EXERCISE INSTRUCTIONS: Among the lines below, a stretch begins at the one with "NVIDIA (NVDA)" and ends at the one with "集団死の証言の重みを改". Repeat that stretch exactly, ends included.

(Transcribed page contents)
:::::

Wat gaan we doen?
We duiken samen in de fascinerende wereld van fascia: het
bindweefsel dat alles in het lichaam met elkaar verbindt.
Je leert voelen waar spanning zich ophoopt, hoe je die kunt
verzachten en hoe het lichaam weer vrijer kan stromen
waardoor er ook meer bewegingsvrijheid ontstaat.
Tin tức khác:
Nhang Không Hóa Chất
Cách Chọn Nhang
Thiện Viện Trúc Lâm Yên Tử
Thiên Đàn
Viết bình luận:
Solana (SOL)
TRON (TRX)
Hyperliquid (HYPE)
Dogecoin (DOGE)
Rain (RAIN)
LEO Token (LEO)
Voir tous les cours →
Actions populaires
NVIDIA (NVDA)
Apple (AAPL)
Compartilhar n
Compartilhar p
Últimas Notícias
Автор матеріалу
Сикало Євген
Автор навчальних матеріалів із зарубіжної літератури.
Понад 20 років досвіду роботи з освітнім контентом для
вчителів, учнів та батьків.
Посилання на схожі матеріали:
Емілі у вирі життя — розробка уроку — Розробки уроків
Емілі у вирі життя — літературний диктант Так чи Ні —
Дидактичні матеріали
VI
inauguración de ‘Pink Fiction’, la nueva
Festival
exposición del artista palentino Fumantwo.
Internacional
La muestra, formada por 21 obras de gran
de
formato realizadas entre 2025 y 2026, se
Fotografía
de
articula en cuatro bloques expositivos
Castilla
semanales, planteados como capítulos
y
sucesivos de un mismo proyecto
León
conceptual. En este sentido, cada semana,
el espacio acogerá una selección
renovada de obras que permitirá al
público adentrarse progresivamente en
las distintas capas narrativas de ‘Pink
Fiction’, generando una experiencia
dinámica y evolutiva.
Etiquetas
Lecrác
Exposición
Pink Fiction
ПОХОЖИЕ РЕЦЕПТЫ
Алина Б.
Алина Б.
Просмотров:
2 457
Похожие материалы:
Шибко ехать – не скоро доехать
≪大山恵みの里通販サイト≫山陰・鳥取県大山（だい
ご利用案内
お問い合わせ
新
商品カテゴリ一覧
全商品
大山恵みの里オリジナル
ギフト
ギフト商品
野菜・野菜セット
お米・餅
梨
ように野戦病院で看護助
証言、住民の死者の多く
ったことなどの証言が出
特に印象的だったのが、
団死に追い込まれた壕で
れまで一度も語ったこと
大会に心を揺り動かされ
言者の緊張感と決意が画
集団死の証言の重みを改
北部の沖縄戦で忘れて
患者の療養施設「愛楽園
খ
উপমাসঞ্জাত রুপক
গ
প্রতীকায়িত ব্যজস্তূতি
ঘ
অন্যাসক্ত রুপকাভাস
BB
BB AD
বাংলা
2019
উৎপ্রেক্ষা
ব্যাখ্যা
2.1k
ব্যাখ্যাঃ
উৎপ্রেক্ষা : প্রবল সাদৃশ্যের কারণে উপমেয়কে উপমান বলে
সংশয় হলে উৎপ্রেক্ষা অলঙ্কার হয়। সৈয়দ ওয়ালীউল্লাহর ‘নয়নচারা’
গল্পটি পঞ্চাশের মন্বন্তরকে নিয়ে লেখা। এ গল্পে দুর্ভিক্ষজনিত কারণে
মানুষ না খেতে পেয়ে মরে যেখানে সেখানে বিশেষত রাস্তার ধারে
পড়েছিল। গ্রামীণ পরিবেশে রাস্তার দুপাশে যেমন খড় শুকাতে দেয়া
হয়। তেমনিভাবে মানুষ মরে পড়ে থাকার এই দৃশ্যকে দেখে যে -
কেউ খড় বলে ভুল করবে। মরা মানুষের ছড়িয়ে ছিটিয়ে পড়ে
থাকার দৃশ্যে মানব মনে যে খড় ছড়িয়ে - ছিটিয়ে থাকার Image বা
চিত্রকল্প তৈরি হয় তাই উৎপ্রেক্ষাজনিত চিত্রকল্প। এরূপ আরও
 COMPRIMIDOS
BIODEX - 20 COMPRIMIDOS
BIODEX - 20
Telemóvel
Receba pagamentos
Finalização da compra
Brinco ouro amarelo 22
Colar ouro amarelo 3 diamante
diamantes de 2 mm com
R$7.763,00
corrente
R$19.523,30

:::::

RESPONSE TO THIS TASK:
NVIDIA (NVDA)
Apple (AAPL)
Compartilhar n
Compartilhar p
Últimas Notícias
Автор матеріалу
Сикало Євген
Автор навчальних матеріалів із зарубіжної літератури.
Понад 20 років досвіду роботи з освітнім контентом для
вчителів, учнів та батьків.
Посилання на схожі матеріали:
Емілі у вирі життя — розробка уроку — Розробки уроків
Емілі у вирі життя — літературний диктант Так чи Ні —
Дидактичні матеріали
VI
inauguración de ‘Pink Fiction’, la nueva
Festival
exposición del artista palentino Fumantwo.
Internacional
La muestra, formada por 21 obras de gran
de
formato realizadas entre 2025 y 2026, se
Fotografía
de
articula en cuatro bloques expositivos
Castilla
semanales, planteados como capítulos
y
sucesivos de un mismo proyecto
León
conceptual. En este sentido, cada semana,
el espacio acogerá una selección
renovada de obras que permitirá al
público adentrarse progresivamente en
las distintas capas narrativas de ‘Pink
Fiction’, generando una experiencia
dinámica y evolutiva.
Etiquetas
Lecrác
Exposición
Pink Fiction
ПОХОЖИЕ РЕЦЕПТЫ
Алина Б.
Алина Б.
Просмотров:
2 457
Похожие материалы:
Шибко ехать – не скоро доехать
≪大山恵みの里通販サイト≫山陰・鳥取県大山（だい
ご利用案内
お問い合わせ
新
商品カテゴリ一覧
全商品
大山恵みの里オリジナル
ギフト
ギフト商品
野菜・野菜セット
お米・餅
梨
ように野戦病院で看護助
証言、住民の死者の多く
ったことなどの証言が出
特に印象的だったのが、
団死に追い込まれた壕で
れまで一度も語ったこと
大会に心を揺り動かされ
言者の緊張感と決意が画
集団死の証言の重みを改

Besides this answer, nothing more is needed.